Seventeen years ago (HOW has it been that long?!), I graduated from Mount Holyoke College with a Bachelor’s in Psychology. Having no idea what I wanted to do with my life, I started temping and found myself at a Hartford intellectual property law firm as a legal secretary. Three months later, they offered me a full time position which I eagerly accepted. I enjoyed the work and was really good at it.
Fast forward six years to the managing partner of that firm, to whom I had grown very close, asking me if I would take a leap of faith and join him as he started a new firm. Again, I eagerly accepted. It could have been career suicide as a small group of us stood up one day and, in true “Jerry Maguire” fashion, followed our boss out the door. Instead, it was one of my best decisions. And so there I remained for 11 years, through many challenges, including the sudden death of that managing partner – my boss, my mentor, my friend. I stuck by the firm and did the absolute best I could there – until a week ago when I was told that they were struggling financially and I had to go.
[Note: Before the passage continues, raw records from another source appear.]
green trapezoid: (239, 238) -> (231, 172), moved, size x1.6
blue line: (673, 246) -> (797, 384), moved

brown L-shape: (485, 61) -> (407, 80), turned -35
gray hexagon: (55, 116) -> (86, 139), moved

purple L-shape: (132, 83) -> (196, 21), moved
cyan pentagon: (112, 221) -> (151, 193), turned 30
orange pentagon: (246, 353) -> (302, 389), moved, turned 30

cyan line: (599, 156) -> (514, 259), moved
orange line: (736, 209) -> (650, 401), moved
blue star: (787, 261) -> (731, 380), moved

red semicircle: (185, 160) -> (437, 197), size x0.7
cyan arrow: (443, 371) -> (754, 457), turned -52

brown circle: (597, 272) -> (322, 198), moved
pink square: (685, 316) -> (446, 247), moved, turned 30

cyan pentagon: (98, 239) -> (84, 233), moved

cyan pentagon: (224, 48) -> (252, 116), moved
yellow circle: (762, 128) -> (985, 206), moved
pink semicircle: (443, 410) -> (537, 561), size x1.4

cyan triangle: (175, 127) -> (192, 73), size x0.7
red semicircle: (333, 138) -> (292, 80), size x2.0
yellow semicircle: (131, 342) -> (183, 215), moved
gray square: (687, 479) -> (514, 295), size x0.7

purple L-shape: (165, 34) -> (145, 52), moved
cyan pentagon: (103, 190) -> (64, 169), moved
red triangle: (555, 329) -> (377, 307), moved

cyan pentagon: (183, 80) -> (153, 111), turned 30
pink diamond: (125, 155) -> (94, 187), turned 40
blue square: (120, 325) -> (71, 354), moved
I thought I would impart some of the “wisdom” I’ve gained in the past week. It’s been a huge roller coaster of emotions for me, and I’m still a bit in shock that this is my new reality and not some long awaited staycation.
- I LOVE the extra time with my kids. Being able to see their little faces as they walk out of school, and spending those extra two hours with them, has been huge for me. They can always put a smile on my face. When Mollie, age 7, was told I had been laid off, she exclaimed, “You were FIRED?!! Where are you going to work now?! McDonalds?!” (I don’t know, are they hiring?)
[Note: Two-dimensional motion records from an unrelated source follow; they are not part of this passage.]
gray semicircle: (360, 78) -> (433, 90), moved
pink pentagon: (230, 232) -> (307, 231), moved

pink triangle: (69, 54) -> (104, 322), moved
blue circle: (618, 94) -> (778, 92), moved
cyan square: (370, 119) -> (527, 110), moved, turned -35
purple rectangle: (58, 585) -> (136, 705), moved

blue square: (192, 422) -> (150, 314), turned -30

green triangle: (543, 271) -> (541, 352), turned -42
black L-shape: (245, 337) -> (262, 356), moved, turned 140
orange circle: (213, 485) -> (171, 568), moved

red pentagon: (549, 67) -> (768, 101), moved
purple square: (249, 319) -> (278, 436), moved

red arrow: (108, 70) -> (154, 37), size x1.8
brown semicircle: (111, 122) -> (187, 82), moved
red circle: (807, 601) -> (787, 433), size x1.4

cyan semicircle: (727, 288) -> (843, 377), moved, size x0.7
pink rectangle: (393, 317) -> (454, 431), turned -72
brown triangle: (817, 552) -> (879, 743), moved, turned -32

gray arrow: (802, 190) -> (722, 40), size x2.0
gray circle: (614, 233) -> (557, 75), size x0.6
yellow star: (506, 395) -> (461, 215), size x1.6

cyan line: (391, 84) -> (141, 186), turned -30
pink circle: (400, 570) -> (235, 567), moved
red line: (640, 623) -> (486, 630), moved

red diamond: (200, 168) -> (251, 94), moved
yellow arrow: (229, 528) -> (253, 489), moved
- Job hunting sucks. Hours and hours spent online to come up with maybe one or two plausible options. At least I’m getting some good laughs along the way with ads seeking “professional cuddlers” and “female dancers – curvy but not thick”.
- Time FLIES while the kids are in school. See above. It’s that whole job hunting thing. I had these grand plans for all the cleaning/organizing/cooking/baking I would be doing. Not. Happening.
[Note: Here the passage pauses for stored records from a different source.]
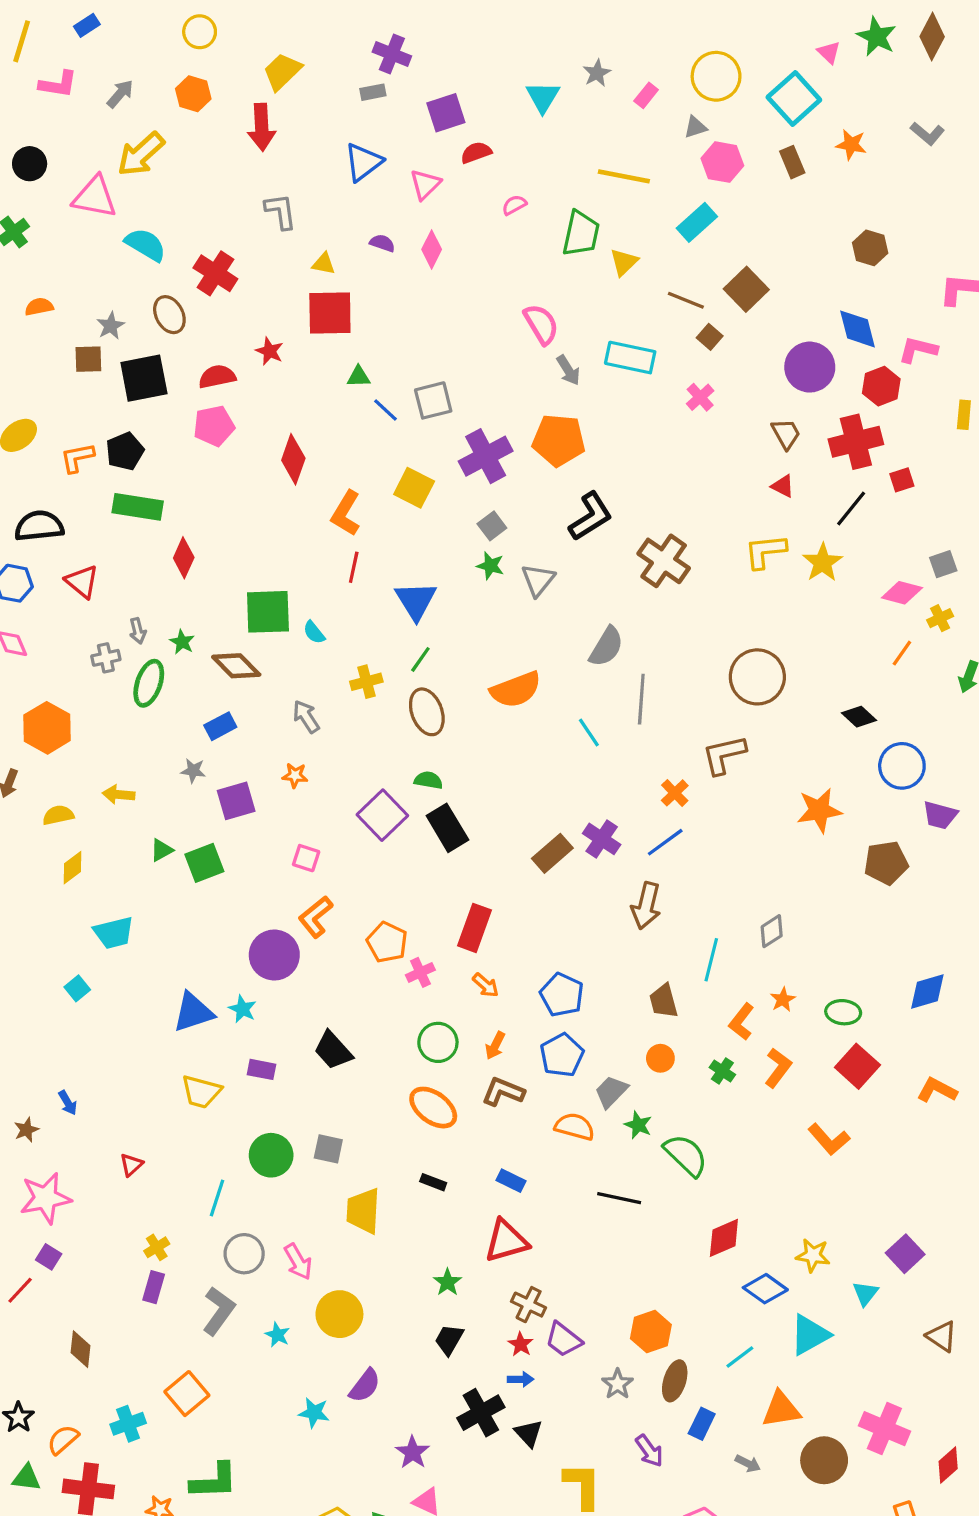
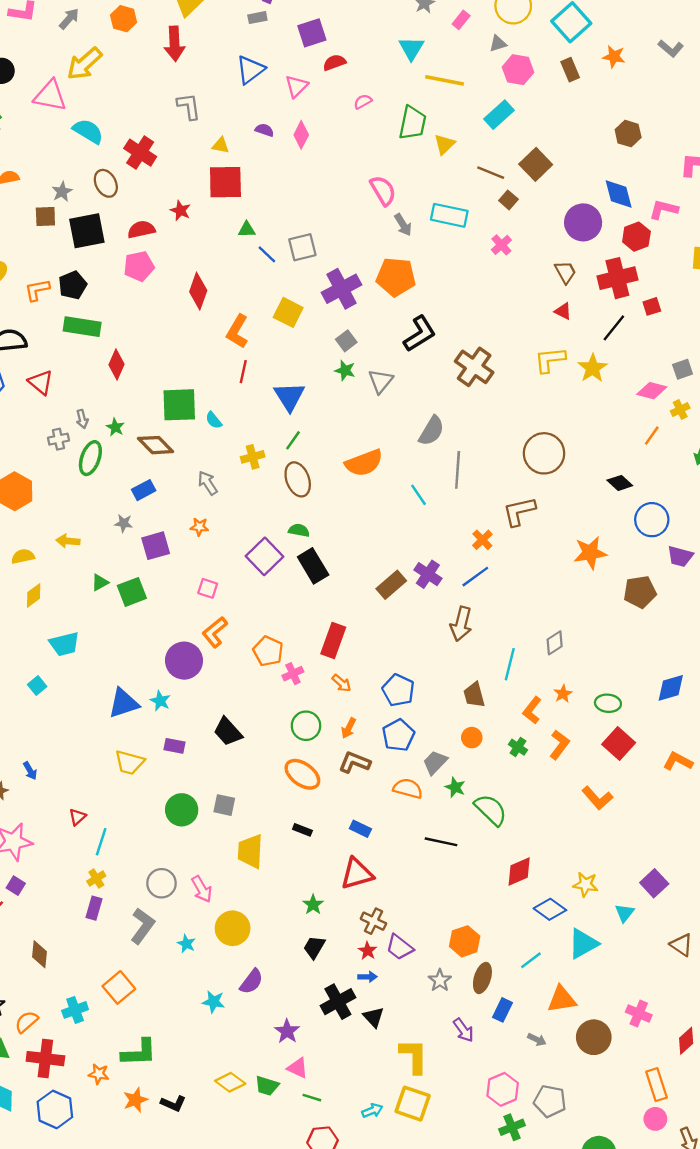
cyan triangle: (543, 97) -> (411, 48), moved
cyan line: (217, 1198) -> (101, 842), moved
pink cross: (884, 1429) -> (639, 1014), size x0.7

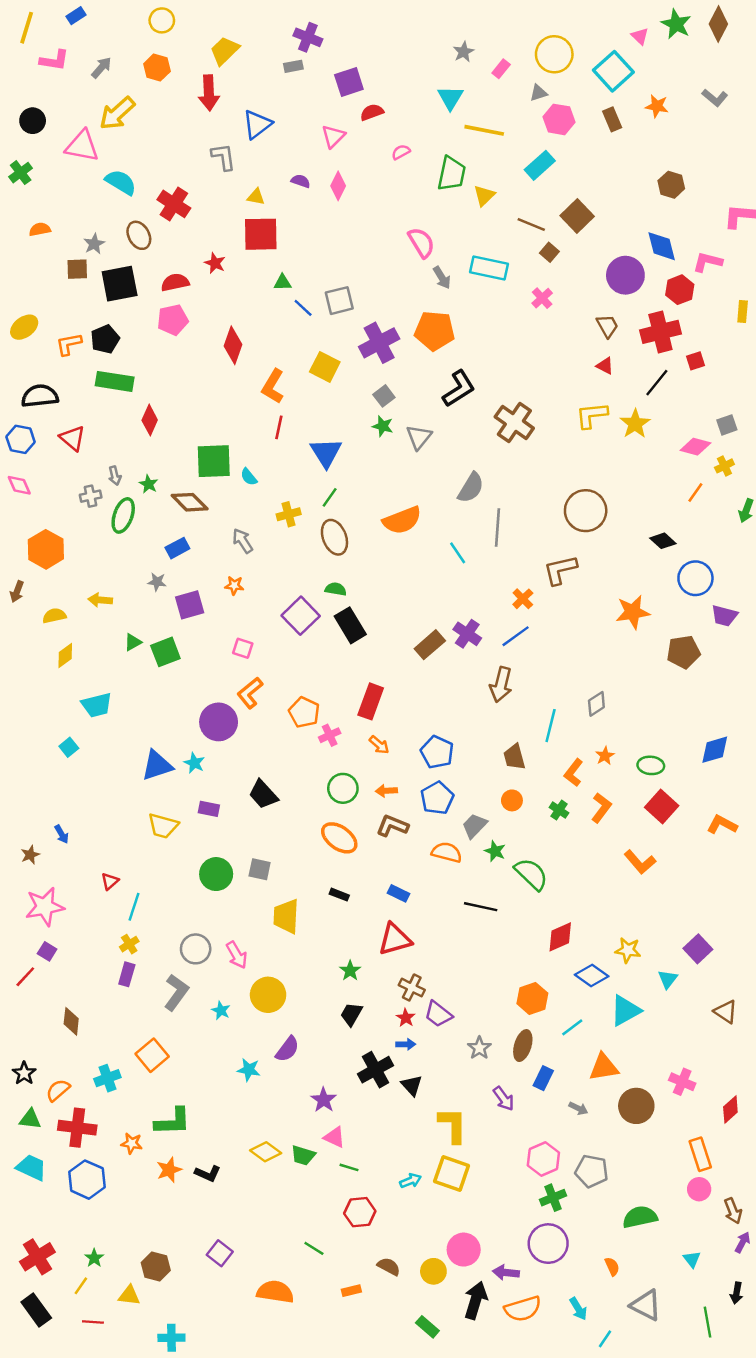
blue triangle: (250, 70) -> (257, 124), moved
orange arrow: (349, 728) -> (386, 791), turned 60
orange hexagon: (465, 941) -> (532, 998), moved

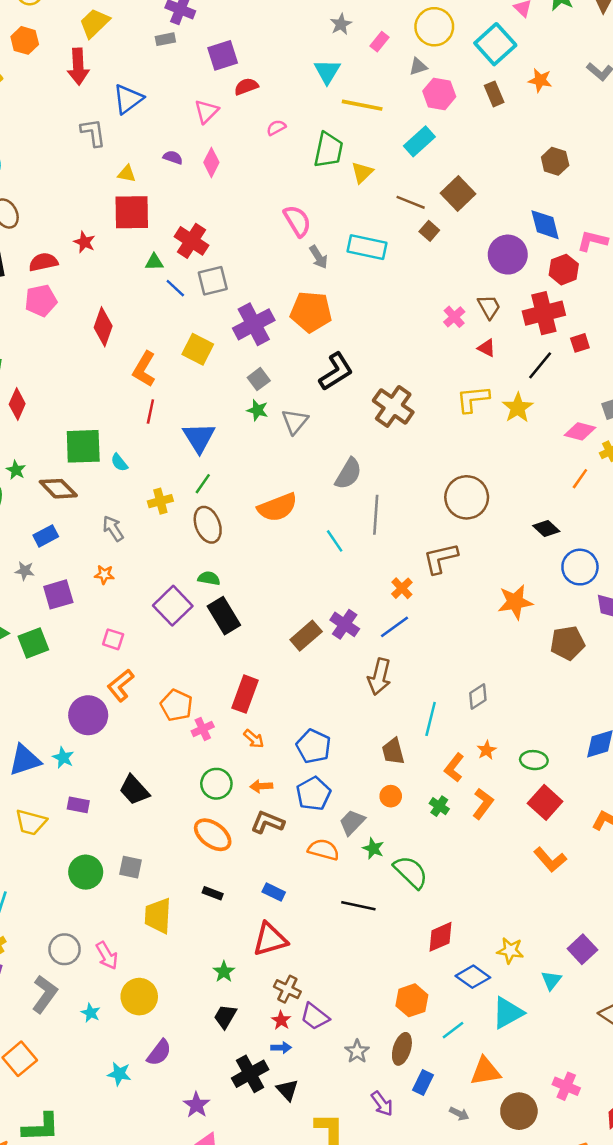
red cross: (174, 204) -> (191, 241), moved
pink cross: (542, 298) -> (454, 317), moved
orange L-shape: (640, 862) -> (550, 860), moved

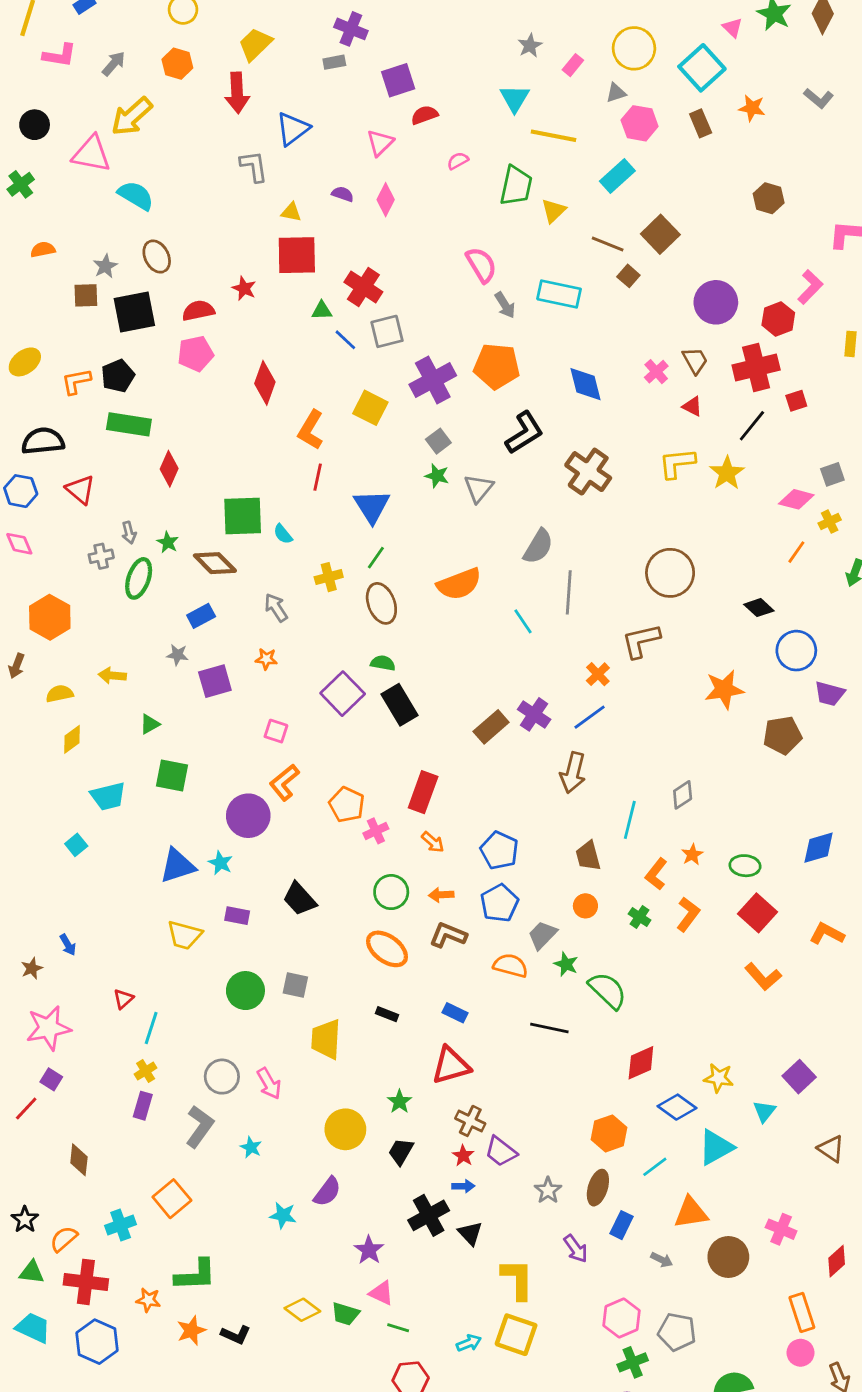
blue diamond: (545, 225) -> (585, 384), moved
pink L-shape: (592, 241) -> (810, 287), turned 120
green square: (33, 643) -> (172, 775), moved, turned 32
yellow circle: (139, 997) -> (345, 1129), moved

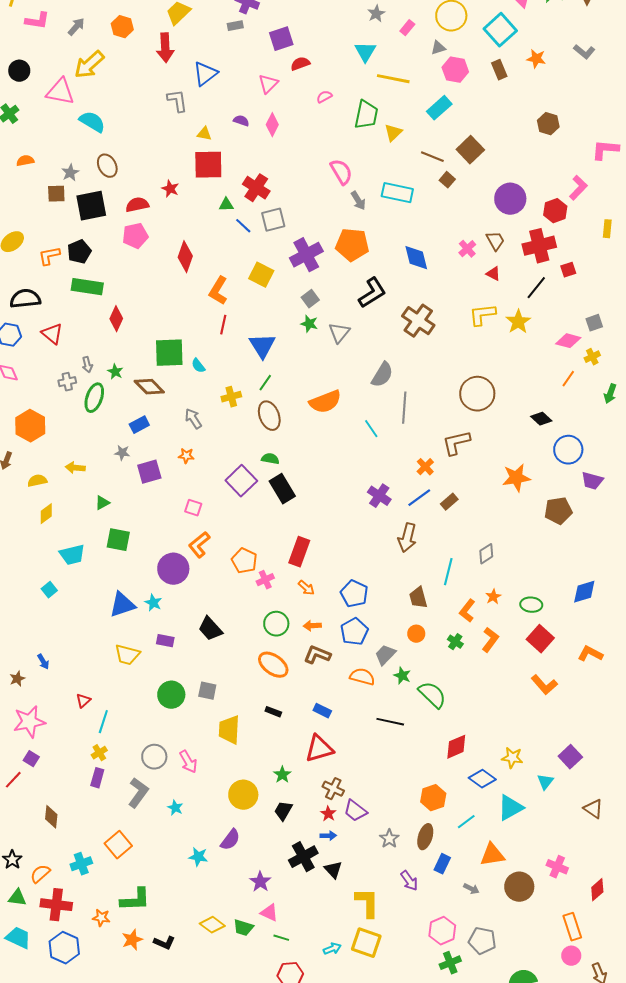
brown rectangle: (491, 727) -> (449, 502), moved, size x0.7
- Once again, my family and friends have proven that they are awesome. The support I’ve received over the past week has kept me from falling into a black hole. Cards, texts, phone calls, and Facebook messages of support and possible job leads have been so needed and much appreciated.
- Speaking of a black hole, I can already feel myself teetering on the edge. Being laid off so unexpectedly was devastating. I don’t understand how people can be unemployed and job hunting for months on end. I’m drained after a week.
I’m truly trying to make the best of this extra time with my family, but it’s HARD. These are emotions I’ve never felt before. For 17 years, I’ve had two employers who have given me nothing but positive feedback and told me repeatedly what a valuable asset I am. To be discarded so suddenly is something that will take quite a while to get over.
So now what? I’ll enjoy this extra time with my kids, will wear activewear all day, and will continue the job hunt. I’ll be doing my best to stay positive and motivated. And I may also be brushing up on my cuddling and dancing skills, just in case.